- Problem to work on:
Each line holding the string "взаимодействия" is to be copied from the data.

[Stored data entries]

BEGIN

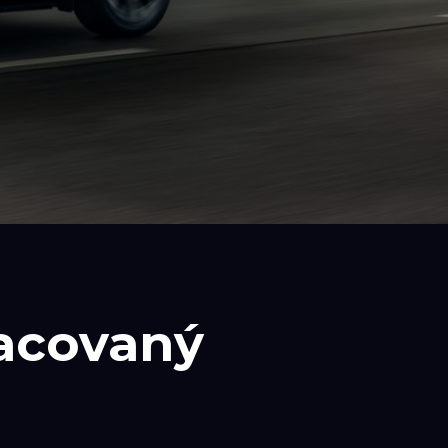
acovaný
n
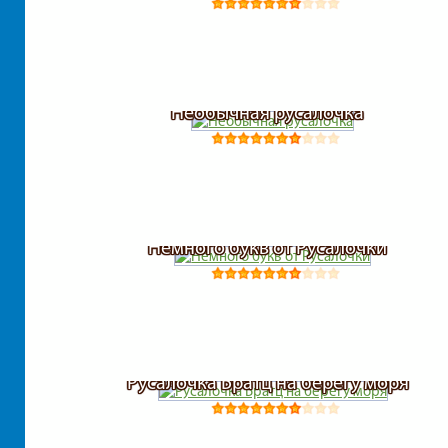
Необычная русалочка
Немного букв от Русалочки
Русалочка Братц на берегу моря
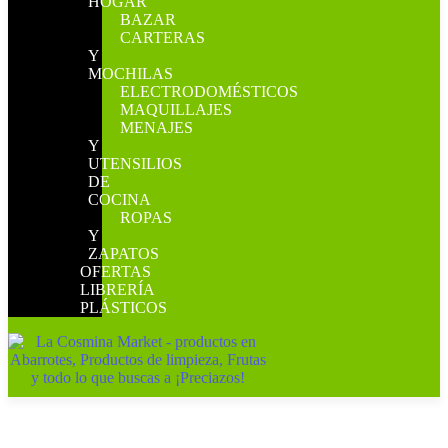
HOGAR
BAZAR
CARTERAS
Y
MOCHILAS
ELECTRODOMÉSTICOS
MAQUILLAJES
MENAJES
Y
UTENSILIOS
DE
COCINA
ROPAS
Y
ZAPATOS
OFERTAS
LIBRERÍA
PLÁSTICOS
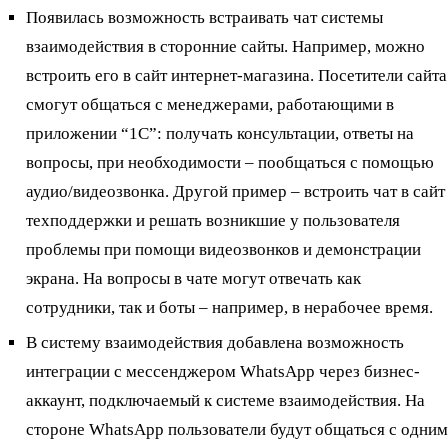
Появилась возможность встраивать чат системы
взаимодействия в сторонние сайты. Например, можно
встроить его в сайт интернет-магазина. Посетители сайта
смогут общаться с менеджерами, работающими в
приложении “1С”: получать консультации, ответы на
вопросы, при необходимости – пообщаться с помощью
аудио/видеозвонка. Другой пример – встроить чат в сайт
техподдержки и решать возникшие у пользователя
проблемы при помощи видеозвонков и демонстрации
экрана. На вопросы в чате могут отвечать как
сотрудники, так и боты – например, в нерабочее время.
В систему взаимодействия добавлена возможность
интеграции с мессенджером WhatsApp через бизнес-
аккаунт, подключаемый к системе взаимодействия. На
стороне WhatsApp пользователи будут общаться с одним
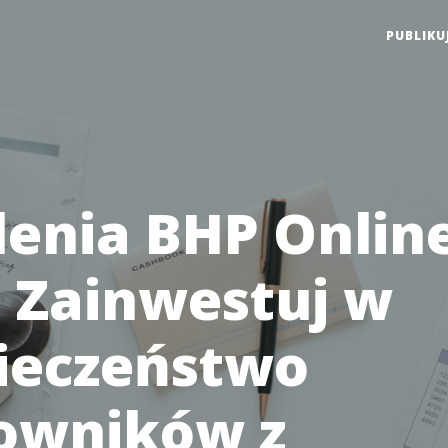
PUBLIKU
lenia BHP Online
: Zainwestuj w
ieczeństwo
owników z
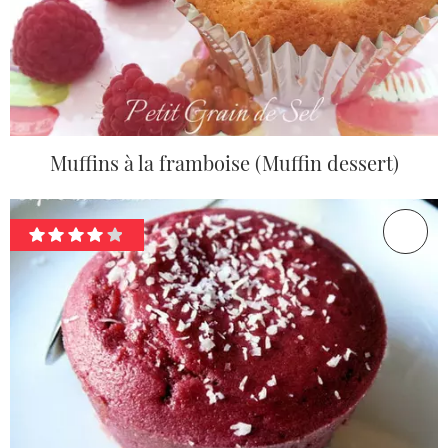
Muffins à la framboise (Muffin dessert)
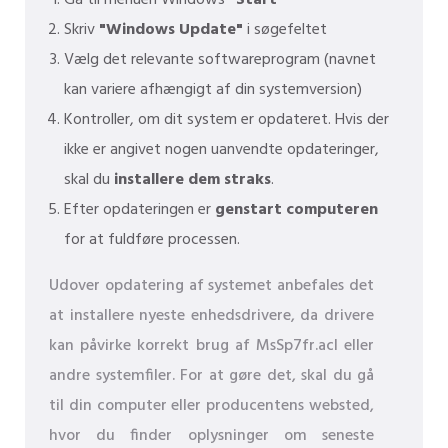
Skriv
"Windows Update"
i søgefeltet
Vælg det relevante softwareprogram (navnet
kan variere afhængigt af din systemversion)
Kontroller, om dit system er opdateret. Hvis der
ikke er angivet nogen uanvendte opdateringer,
skal du
installere dem straks
.
Efter opdateringen er
genstart computeren
for at fuldføre processen.
Udover opdatering af systemet anbefales det
at installere nyeste enhedsdrivere, da drivere
kan påvirke korrekt brug af MsSp7fr.acl eller
andre systemfiler. For at gøre det, skal du gå
til din computer eller producentens websted,
hvor du finder oplysninger om seneste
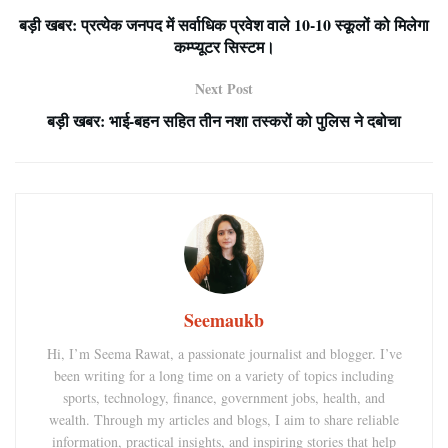
बड़ी खबर: प्रत्येक जनपद में सर्वाधिक प्रवेश वाले 10-10 स्कूलों को मिलेगा
कम्प्यूटर सिस्टम।
Next Post
बड़ी खबर: भाई-बहन सहित तीन नशा तस्करों को पुलिस ने दबोचा
Seemaukb
Hi, I’m Seema Rawat, a passionate journalist and blogger. I’ve
been writing for a long time on a variety of topics including
sports, technology, finance, government jobs, health, and
wealth. Through my articles and blogs, I aim to share reliable
information, practical insights, and inspiring stories that help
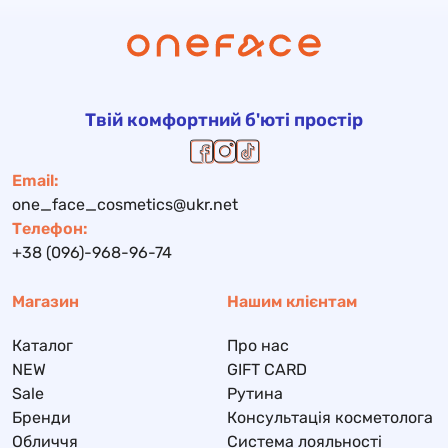
Твій комфортний б'юті простір
Email:
one_face_cosmetics@ukr.net
Телефон:
+38 (096)-968-96-74
Магазин
Нашим клієнтам
Каталог
Про нас
NEW
GIFT CARD
Sale
Рутина
Бренди
Консультація косметолога
Обличчя
Система лояльності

END

- Result of this task:
взаимодействия в сторонние сайты. Например, можно
В систему взаимодействия добавлена возможность
аккаунт, подключаемый к системе взаимодействия. На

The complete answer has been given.